··· Data for this exercise ···

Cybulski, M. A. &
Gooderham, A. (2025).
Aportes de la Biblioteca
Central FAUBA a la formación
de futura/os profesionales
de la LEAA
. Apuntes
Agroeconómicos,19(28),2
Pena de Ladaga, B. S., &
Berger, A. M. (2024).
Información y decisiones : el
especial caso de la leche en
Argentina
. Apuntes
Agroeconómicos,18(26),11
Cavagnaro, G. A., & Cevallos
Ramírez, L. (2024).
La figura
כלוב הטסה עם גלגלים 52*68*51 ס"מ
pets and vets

···
··· Data for this exercise ···

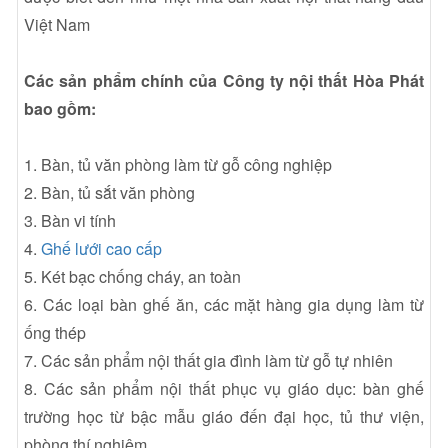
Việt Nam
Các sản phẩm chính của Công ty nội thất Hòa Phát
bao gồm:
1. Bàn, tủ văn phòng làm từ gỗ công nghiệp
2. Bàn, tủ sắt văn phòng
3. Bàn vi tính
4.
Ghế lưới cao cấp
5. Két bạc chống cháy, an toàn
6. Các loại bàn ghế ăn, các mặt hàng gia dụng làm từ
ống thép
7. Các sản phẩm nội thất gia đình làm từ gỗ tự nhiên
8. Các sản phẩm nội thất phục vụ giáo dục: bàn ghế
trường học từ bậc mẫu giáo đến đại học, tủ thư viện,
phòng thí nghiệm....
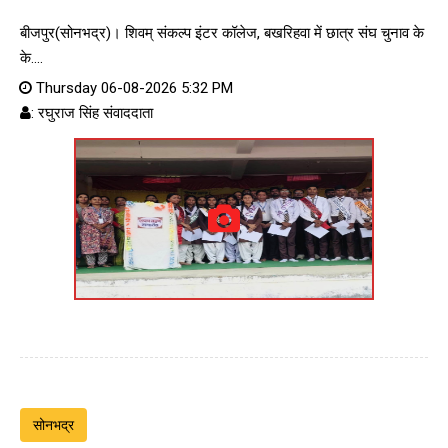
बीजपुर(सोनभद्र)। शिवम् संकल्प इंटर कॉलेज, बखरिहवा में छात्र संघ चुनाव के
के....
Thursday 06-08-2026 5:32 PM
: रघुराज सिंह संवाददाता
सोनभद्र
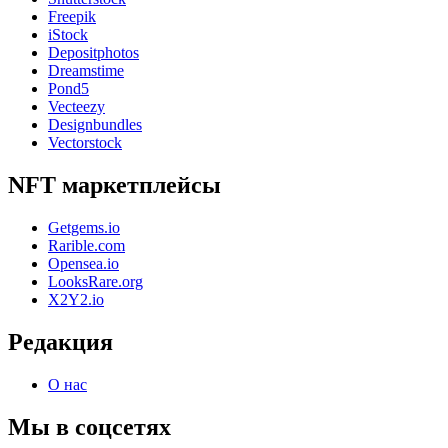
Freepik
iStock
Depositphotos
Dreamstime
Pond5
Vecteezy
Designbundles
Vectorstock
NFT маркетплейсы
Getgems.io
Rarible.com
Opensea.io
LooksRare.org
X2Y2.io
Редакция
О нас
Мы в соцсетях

···

### Work task
Repeat the entries above verbatim, but only from the line that has "NFT маркетплейсы" down to the line that has "Мы в соцсетях", inclusive.

### Answer section
NFT маркетплейсы
Getgems.io
Rarible.com
Opensea.io
LooksRare.org
X2Y2.io
Редакция
О нас
Мы в соцсетях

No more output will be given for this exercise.